# Assignment:
The entries that follow need to be retyped verbatim.

§

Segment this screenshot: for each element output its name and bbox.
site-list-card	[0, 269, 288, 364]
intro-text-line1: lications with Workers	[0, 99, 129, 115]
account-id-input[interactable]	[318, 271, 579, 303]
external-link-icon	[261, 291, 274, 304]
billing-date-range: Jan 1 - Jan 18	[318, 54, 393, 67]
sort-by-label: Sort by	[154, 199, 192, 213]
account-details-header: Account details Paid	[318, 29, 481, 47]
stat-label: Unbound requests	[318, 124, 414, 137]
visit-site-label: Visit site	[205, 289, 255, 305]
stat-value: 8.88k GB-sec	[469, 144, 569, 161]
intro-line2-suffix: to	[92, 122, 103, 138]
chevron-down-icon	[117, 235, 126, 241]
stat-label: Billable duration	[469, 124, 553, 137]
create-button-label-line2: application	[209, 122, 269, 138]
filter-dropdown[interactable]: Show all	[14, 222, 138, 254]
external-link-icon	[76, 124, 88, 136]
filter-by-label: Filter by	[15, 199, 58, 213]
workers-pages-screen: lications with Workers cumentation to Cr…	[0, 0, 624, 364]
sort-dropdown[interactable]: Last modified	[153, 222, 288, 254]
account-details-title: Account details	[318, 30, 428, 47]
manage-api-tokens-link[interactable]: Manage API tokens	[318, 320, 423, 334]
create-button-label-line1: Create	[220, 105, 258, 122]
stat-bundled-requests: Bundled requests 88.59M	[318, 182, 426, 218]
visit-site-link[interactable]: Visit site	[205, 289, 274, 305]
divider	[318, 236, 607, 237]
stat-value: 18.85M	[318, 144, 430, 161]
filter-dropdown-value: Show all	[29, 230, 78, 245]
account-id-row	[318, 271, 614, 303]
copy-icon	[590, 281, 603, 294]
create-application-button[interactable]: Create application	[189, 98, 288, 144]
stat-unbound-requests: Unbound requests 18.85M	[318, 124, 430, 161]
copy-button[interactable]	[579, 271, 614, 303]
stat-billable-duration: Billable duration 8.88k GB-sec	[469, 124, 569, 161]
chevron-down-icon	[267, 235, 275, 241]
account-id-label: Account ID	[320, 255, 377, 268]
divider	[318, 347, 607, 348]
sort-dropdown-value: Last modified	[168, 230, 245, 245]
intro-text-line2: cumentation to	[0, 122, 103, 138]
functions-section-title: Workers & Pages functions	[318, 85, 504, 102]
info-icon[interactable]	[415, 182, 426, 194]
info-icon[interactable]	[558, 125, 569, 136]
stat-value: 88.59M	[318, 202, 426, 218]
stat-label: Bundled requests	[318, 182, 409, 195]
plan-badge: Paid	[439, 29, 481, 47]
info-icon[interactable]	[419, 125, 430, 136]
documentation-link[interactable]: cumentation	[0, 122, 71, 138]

§

# Answer for the task:
Segment this screenshot: for each element output its name and bbox.
site-list-card	[0, 269, 288, 364]
intro-text-line1: lications with Workers	[0, 99, 129, 115]
account-id-input[interactable]	[318, 271, 579, 303]
external-link-icon	[261, 291, 274, 304]
billing-date-range: Jan 1 - Jan 18	[318, 54, 393, 67]
sort-by-label: Sort by	[154, 199, 192, 213]
account-details-header: Account details Paid	[318, 29, 481, 47]
stat-label: Unbound requests	[318, 124, 414, 137]
visit-site-label: Visit site	[205, 289, 255, 305]
stat-value: 8.88k GB-sec	[469, 144, 569, 161]
intro-line2-suffix: to	[92, 122, 103, 138]
chevron-down-icon	[117, 235, 126, 241]
stat-label: Billable duration	[469, 124, 553, 137]
create-button-label-line2: application	[209, 122, 269, 138]
filter-dropdown[interactable]: Show all	[14, 222, 138, 254]
external-link-icon	[76, 124, 88, 136]
filter-by-label: Filter by	[15, 199, 58, 213]
workers-pages-screen: lications with Workers cumentation to Cr…	[0, 0, 624, 364]
sort-dropdown[interactable]: Last modified	[153, 222, 288, 254]
account-details-title: Account details	[318, 30, 428, 47]
manage-api-tokens-link[interactable]: Manage API tokens	[318, 320, 423, 334]
create-button-label-line1: Create	[220, 105, 258, 122]
stat-bundled-requests: Bundled requests 88.59M	[318, 182, 426, 218]
visit-site-link[interactable]: Visit site	[205, 289, 274, 305]
divider	[318, 236, 607, 237]
stat-value: 18.85M	[318, 144, 430, 161]
filter-dropdown-value: Show all	[29, 230, 78, 245]
account-id-row	[318, 271, 614, 303]
copy-icon	[590, 281, 603, 294]
create-application-button[interactable]: Create application	[189, 98, 288, 144]
stat-unbound-requests: Unbound requests 18.85M	[318, 124, 430, 161]
copy-button[interactable]	[579, 271, 614, 303]
stat-billable-duration: Billable duration 8.88k GB-sec	[469, 124, 569, 161]
chevron-down-icon	[267, 235, 275, 241]
account-id-label: Account ID	[320, 255, 377, 268]
divider	[318, 347, 607, 348]
sort-dropdown-value: Last modified	[168, 230, 245, 245]
intro-text-line2: cumentation to	[0, 122, 103, 138]
functions-section-title: Workers & Pages functions	[318, 85, 504, 102]
info-icon[interactable]	[415, 182, 426, 194]
info-icon[interactable]	[558, 125, 569, 136]
stat-value: 88.59M	[318, 202, 426, 218]
stat-label: Bundled requests	[318, 182, 409, 195]
plan-badge: Paid	[439, 29, 481, 47]
info-icon[interactable]	[419, 125, 430, 136]
documentation-link[interactable]: cumentation	[0, 122, 71, 138]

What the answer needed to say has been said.